**Task requirements:** Everything in the records below except the pictures must be written out exactly.

**Provided entries:**
**********

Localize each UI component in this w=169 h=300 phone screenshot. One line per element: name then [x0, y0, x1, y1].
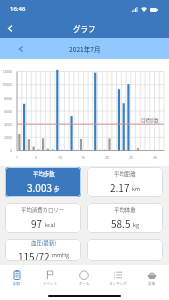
staticText: ホーム	[79, 281, 90, 286]
staticText: 2000	[0, 135, 12, 140]
staticText: 平均歩数	[33, 170, 55, 178]
button[interactable]: ホーム	[67, 270, 101, 286]
staticText: 記録	[13, 281, 21, 286]
staticText: 2.17	[110, 180, 130, 194]
button[interactable]: イベント	[33, 270, 67, 286]
button[interactable]: 食事	[135, 270, 169, 286]
staticText: 0	[0, 148, 12, 153]
staticText: 2021年7月	[69, 44, 101, 53]
staticText: 1	[12, 155, 22, 160]
staticText: 目標歩数	[141, 117, 159, 123]
staticText: 5	[31, 155, 41, 160]
button[interactable]: 記録	[0, 270, 33, 286]
staticText: 12000	[0, 69, 12, 74]
staticText: イベント	[43, 281, 58, 286]
staticText: 歩	[54, 185, 60, 193]
staticText: 平均消費カロリー	[21, 206, 65, 214]
button[interactable]: Back	[0, 18, 20, 38]
staticText: 血圧(最新)	[31, 239, 57, 247]
button[interactable]: 平均距離	[87, 167, 163, 197]
staticText: 4000	[0, 122, 12, 127]
button[interactable]: 血圧(最新)	[5, 239, 81, 261]
staticText: 食事	[148, 281, 156, 286]
staticText: 30	[150, 155, 160, 160]
staticText: 16:46	[10, 5, 26, 13]
staticText: 25	[126, 155, 136, 160]
staticText: kg	[133, 221, 139, 229]
staticText: グラフ	[73, 23, 96, 34]
staticText: 20	[102, 155, 112, 160]
staticText: 10	[55, 155, 65, 160]
button[interactable]: Previous month	[14, 42, 27, 55]
staticText: 平均体重	[114, 206, 136, 214]
button[interactable]	[87, 239, 163, 261]
staticText: ランキング	[109, 281, 127, 286]
staticText: 10000	[0, 82, 12, 87]
staticText: km	[132, 185, 140, 193]
button[interactable]: 平均体重	[87, 203, 163, 233]
button[interactable]: 平均歩数	[5, 167, 81, 197]
staticText: 平均距離	[114, 170, 136, 178]
staticText: 15	[78, 155, 88, 160]
button[interactable]: ランキング	[101, 270, 135, 286]
button[interactable]: 平均消費カロリー	[5, 203, 81, 233]
staticText: 58.5	[111, 216, 131, 230]
staticText: 6000	[0, 109, 12, 114]
staticText: kcal	[45, 221, 56, 229]
staticText: 3.003	[27, 180, 52, 194]
staticText: 97	[31, 216, 43, 230]
staticText: 115/72	[18, 249, 50, 260]
staticText: mmHg	[52, 251, 69, 259]
staticText: 8000	[0, 96, 12, 101]
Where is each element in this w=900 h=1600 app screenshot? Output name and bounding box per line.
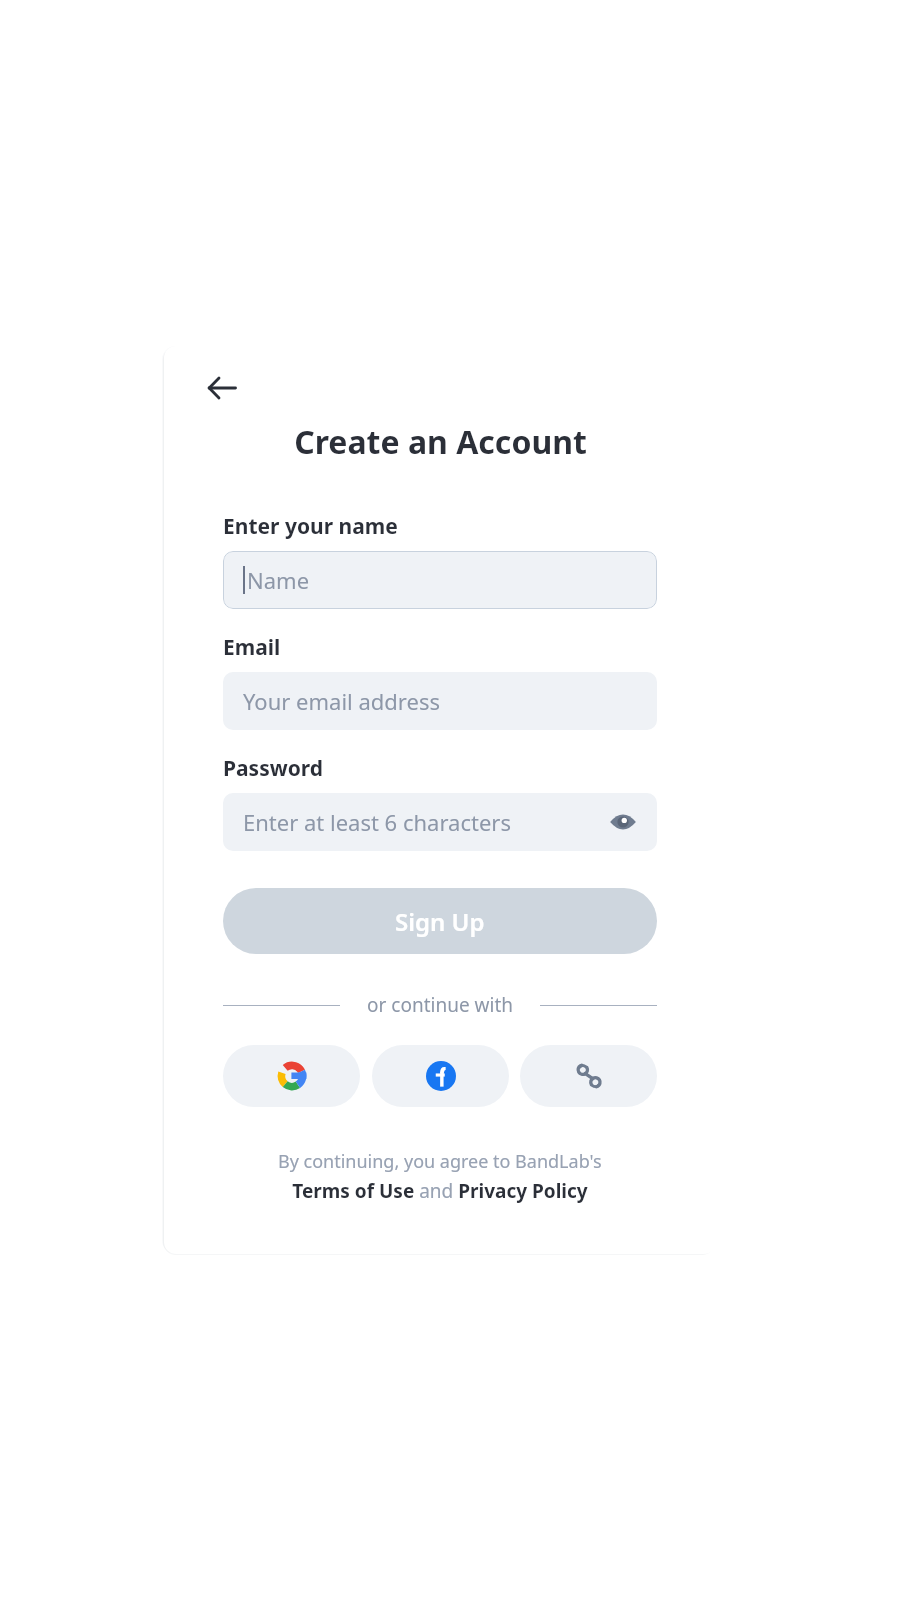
button[interactable]: Name	[223, 551, 657, 609]
button[interactable]: Sign up with Facebook	[372, 1045, 509, 1107]
button[interactable]: Show password	[605, 804, 641, 840]
button[interactable]: Enter at least 6 characters	[223, 793, 657, 851]
staticText: Your email address	[243, 686, 440, 716]
button[interactable]: Your email address	[223, 672, 657, 730]
staticText: Enter your name	[223, 512, 398, 541]
staticText: Name	[247, 565, 310, 595]
button[interactable]: Back	[200, 366, 244, 410]
staticText: Password	[223, 754, 324, 783]
staticText: or continue with	[367, 992, 513, 1018]
staticText: Enter at least 6 characters	[243, 807, 511, 837]
staticText: Create an Account	[294, 420, 587, 464]
staticText: Email	[223, 633, 281, 662]
staticText: By continuing, you agree to BandLab's	[278, 1149, 602, 1174]
staticText: Terms of Use and Privacy Policy	[292, 1178, 588, 1204]
button[interactable]: Terms of Use and Privacy Policy	[292, 1178, 588, 1204]
button[interactable]: Sign up with phone number	[520, 1045, 657, 1107]
button[interactable]: Sign Up	[223, 888, 657, 954]
staticText: Sign Up	[395, 905, 485, 938]
button[interactable]: Sign up with Google	[223, 1045, 360, 1107]
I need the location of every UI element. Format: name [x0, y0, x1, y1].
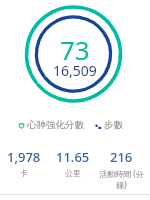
staticText: 心肺強化分數 [27, 119, 84, 131]
button[interactable]: Steps [95, 119, 123, 131]
staticText: 卡 [20, 168, 28, 178]
staticText: 1,978 [7, 148, 41, 166]
button[interactable]: 216 [97, 148, 146, 190]
other: Heart Points [18, 122, 25, 129]
staticText: 16,509 [53, 61, 97, 80]
staticText: 步數 [104, 119, 123, 131]
staticText: 活動時間 (分鐘) [97, 168, 146, 190]
staticText: 216 [110, 148, 133, 166]
staticText: 公里 [65, 168, 81, 178]
other: Steps [95, 122, 102, 129]
staticText: 73 [60, 32, 90, 67]
button[interactable]: 1,978 [0, 148, 48, 178]
button[interactable]: Heart Points [18, 119, 84, 131]
staticText: 11.65 [56, 148, 90, 166]
button[interactable]: 11.65 [48, 148, 97, 178]
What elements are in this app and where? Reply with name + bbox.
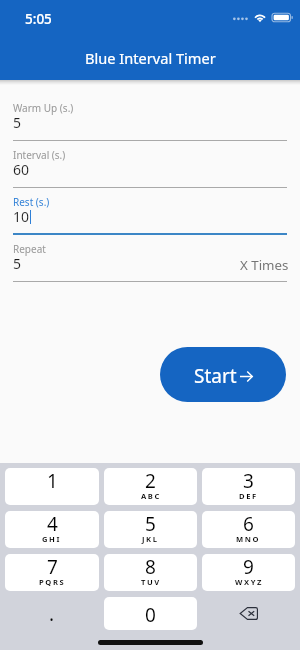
staticText: WXYZ bbox=[235, 577, 263, 587]
button[interactable]: 8 bbox=[104, 554, 197, 591]
staticText: Warm Up (s.) bbox=[13, 101, 74, 115]
staticText: 10 bbox=[13, 207, 30, 226]
button[interactable]: 7 bbox=[5, 554, 99, 591]
staticText: MNO bbox=[236, 534, 261, 544]
staticText: Interval (s.) bbox=[13, 148, 66, 162]
staticText: Blue Interval Timer bbox=[85, 48, 216, 68]
button[interactable]: 5 bbox=[104, 511, 197, 548]
staticText: PQRS bbox=[39, 577, 66, 587]
staticText: 5:05 bbox=[25, 10, 52, 28]
button[interactable]: . bbox=[5, 597, 99, 630]
staticText: 0 bbox=[145, 602, 156, 628]
button[interactable]: 4 bbox=[5, 511, 99, 548]
staticText: GHI bbox=[42, 534, 62, 544]
staticText: 60 bbox=[13, 160, 30, 179]
staticText: TUV bbox=[141, 577, 161, 587]
staticText: DEF bbox=[239, 491, 258, 501]
button[interactable]: 6 bbox=[202, 511, 295, 548]
staticText: 3 bbox=[243, 468, 254, 494]
button[interactable]: Delete bbox=[202, 597, 295, 630]
staticText: Start bbox=[194, 363, 237, 389]
staticText: 9 bbox=[243, 554, 254, 580]
button[interactable]: 2 bbox=[104, 468, 197, 505]
button[interactable]: 0 bbox=[104, 597, 197, 630]
button[interactable]: 9 bbox=[202, 554, 295, 591]
staticText: 8 bbox=[145, 554, 156, 580]
button[interactable]: Start bbox=[160, 347, 286, 402]
staticText: 6 bbox=[243, 511, 254, 537]
staticText: Rest (s.) bbox=[13, 195, 50, 209]
button[interactable]: 3 bbox=[202, 468, 295, 505]
staticText: 4 bbox=[47, 511, 58, 537]
staticText: 5 bbox=[13, 254, 22, 273]
staticText: JKL bbox=[142, 534, 159, 544]
staticText: 5 bbox=[13, 113, 22, 132]
staticText: 5 bbox=[145, 511, 156, 537]
staticText: 1 bbox=[47, 468, 58, 494]
staticText: 7 bbox=[47, 554, 58, 580]
staticText: . bbox=[49, 601, 55, 627]
button[interactable]: 1 bbox=[5, 468, 99, 505]
staticText: 2 bbox=[145, 468, 156, 494]
staticText: Repeat bbox=[13, 242, 46, 256]
staticText: X Times bbox=[240, 256, 289, 274]
staticText: ABC bbox=[141, 491, 161, 501]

**********

**Expected answer:**
Localize each UI component in this w=169 h=300 phone screenshot. One line per element: name then [x0, y0, x1, y1].
staticText: ホーム	[79, 281, 90, 286]
staticText: 2000	[0, 135, 12, 140]
staticText: 平均歩数	[33, 170, 55, 178]
button[interactable]: ホーム	[67, 270, 101, 286]
staticText: 記録	[13, 281, 21, 286]
staticText: 2.17	[110, 180, 130, 194]
button[interactable]: イベント	[33, 270, 67, 286]
button[interactable]: 食事	[135, 270, 169, 286]
staticText: 0	[0, 148, 12, 153]
staticText: 2021年7月	[69, 44, 101, 53]
staticText: 1	[12, 155, 22, 160]
staticText: 目標歩数	[141, 117, 159, 123]
staticText: 5	[31, 155, 41, 160]
button[interactable]: 記録	[0, 270, 33, 286]
staticText: 12000	[0, 69, 12, 74]
staticText: イベント	[43, 281, 58, 286]
staticText: 歩	[54, 185, 60, 193]
staticText: 平均消費カロリー	[21, 206, 65, 214]
button[interactable]: Back	[0, 18, 20, 38]
staticText: 血圧(最新)	[31, 239, 57, 247]
button[interactable]: 平均距離	[87, 167, 163, 197]
staticText: 4000	[0, 122, 12, 127]
button[interactable]: 血圧(最新)	[5, 239, 81, 261]
staticText: 食事	[148, 281, 156, 286]
staticText: 30	[150, 155, 160, 160]
staticText: 16:46	[10, 5, 26, 13]
staticText: 25	[126, 155, 136, 160]
staticText: kg	[133, 221, 139, 229]
staticText: グラフ	[73, 23, 96, 34]
staticText: 20	[102, 155, 112, 160]
staticText: 10	[55, 155, 65, 160]
button[interactable]: Previous month	[14, 42, 27, 55]
staticText: 平均体重	[114, 206, 136, 214]
button[interactable]	[87, 239, 163, 261]
staticText: ランキング	[109, 281, 127, 286]
staticText: 10000	[0, 82, 12, 87]
staticText: km	[132, 185, 140, 193]
button[interactable]: 平均体重	[87, 203, 163, 233]
button[interactable]: 平均歩数	[5, 167, 81, 197]
staticText: 平均距離	[114, 170, 136, 178]
staticText: 15	[78, 155, 88, 160]
button[interactable]: ランキング	[101, 270, 135, 286]
button[interactable]: 平均消費カロリー	[5, 203, 81, 233]
staticText: 58.5	[111, 216, 131, 230]
staticText: 6000	[0, 109, 12, 114]
staticText: kcal	[45, 221, 56, 229]
staticText: 3.003	[27, 180, 52, 194]
staticText: 97	[31, 216, 43, 230]
staticText: 115/72	[18, 249, 50, 260]
staticText: mmHg	[52, 251, 69, 259]
staticText: 8000	[0, 96, 12, 101]
Where is each element in this w=900 h=1600 app screenshot? Output name and bounding box per line.
button[interactable]: Name	[223, 551, 657, 609]
button[interactable]: Sign up with Facebook	[372, 1045, 509, 1107]
button[interactable]: Show password	[605, 804, 641, 840]
button[interactable]: Enter at least 6 characters	[223, 793, 657, 851]
staticText: Your email address	[243, 686, 440, 716]
button[interactable]: Your email address	[223, 672, 657, 730]
staticText: Enter your name	[223, 512, 398, 541]
staticText: Name	[247, 565, 310, 595]
button[interactable]: Back	[200, 366, 244, 410]
staticText: Password	[223, 754, 324, 783]
staticText: or continue with	[367, 992, 513, 1018]
staticText: Enter at least 6 characters	[243, 807, 511, 837]
staticText: Create an Account	[294, 420, 587, 464]
staticText: Email	[223, 633, 281, 662]
staticText: By continuing, you agree to BandLab's	[278, 1149, 602, 1174]
staticText: Terms of Use and Privacy Policy	[292, 1178, 588, 1204]
button[interactable]: Terms of Use and Privacy Policy	[292, 1178, 588, 1204]
button[interactable]: Sign up with phone number	[520, 1045, 657, 1107]
button[interactable]: Sign Up	[223, 888, 657, 954]
staticText: Sign Up	[395, 905, 485, 938]
button[interactable]: Sign up with Google	[223, 1045, 360, 1107]
I need the location of every UI element. Format: name [x0, y0, x1, y1].
staticText: 心肺強化分數 [27, 119, 84, 131]
button[interactable]: Steps [95, 119, 123, 131]
staticText: 卡 [20, 168, 28, 178]
staticText: 1,978 [7, 148, 41, 166]
button[interactable]: 216 [97, 148, 146, 190]
other: Heart Points [18, 122, 25, 129]
staticText: 16,509 [53, 61, 97, 80]
staticText: 步數 [104, 119, 123, 131]
staticText: 活動時間 (分鐘) [97, 168, 146, 190]
staticText: 216 [110, 148, 133, 166]
staticText: 公里 [65, 168, 81, 178]
other: Steps [95, 122, 102, 129]
staticText: 73 [60, 32, 90, 67]
button[interactable]: 1,978 [0, 148, 48, 178]
button[interactable]: Heart Points [18, 119, 84, 131]
staticText: 11.65 [56, 148, 90, 166]
button[interactable]: 11.65 [48, 148, 97, 178]
What elements are in this app and where? Reply with name + bbox.
staticText: WXYZ bbox=[235, 577, 263, 587]
button[interactable]: 8 bbox=[104, 554, 197, 591]
staticText: Warm Up (s.) bbox=[13, 101, 74, 115]
staticText: 10 bbox=[13, 207, 30, 226]
button[interactable]: 7 bbox=[5, 554, 99, 591]
staticText: MNO bbox=[236, 534, 261, 544]
staticText: Interval (s.) bbox=[13, 148, 66, 162]
staticText: Blue Interval Timer bbox=[85, 48, 216, 68]
button[interactable]: 5 bbox=[104, 511, 197, 548]
staticText: PQRS bbox=[39, 577, 66, 587]
staticText: 5:05 bbox=[25, 10, 52, 28]
button[interactable]: . bbox=[5, 597, 99, 630]
staticText: 0 bbox=[145, 602, 156, 628]
button[interactable]: 4 bbox=[5, 511, 99, 548]
staticText: GHI bbox=[42, 534, 62, 544]
staticText: 60 bbox=[13, 160, 30, 179]
staticText: TUV bbox=[141, 577, 161, 587]
staticText: DEF bbox=[239, 491, 258, 501]
button[interactable]: 6 bbox=[202, 511, 295, 548]
staticText: 3 bbox=[243, 468, 254, 494]
button[interactable]: Delete bbox=[202, 597, 295, 630]
staticText: Start bbox=[194, 363, 237, 389]
staticText: 9 bbox=[243, 554, 254, 580]
button[interactable]: 2 bbox=[104, 468, 197, 505]
button[interactable]: 0 bbox=[104, 597, 197, 630]
button[interactable]: 9 bbox=[202, 554, 295, 591]
staticText: 8 bbox=[145, 554, 156, 580]
button[interactable]: Start bbox=[160, 347, 286, 402]
staticText: 6 bbox=[243, 511, 254, 537]
staticText: Rest (s.) bbox=[13, 195, 50, 209]
button[interactable]: 3 bbox=[202, 468, 295, 505]
staticText: 4 bbox=[47, 511, 58, 537]
staticText: 5 bbox=[13, 254, 22, 273]
staticText: JKL bbox=[142, 534, 159, 544]
staticText: 5 bbox=[13, 113, 22, 132]
staticText: 5 bbox=[145, 511, 156, 537]
staticText: 1 bbox=[47, 468, 58, 494]
staticText: 7 bbox=[47, 554, 58, 580]
staticText: . bbox=[49, 601, 55, 627]
button[interactable]: 1 bbox=[5, 468, 99, 505]
staticText: 2 bbox=[145, 468, 156, 494]
staticText: Repeat bbox=[13, 242, 46, 256]
staticText: X Times bbox=[240, 256, 289, 274]
staticText: ABC bbox=[141, 491, 161, 501]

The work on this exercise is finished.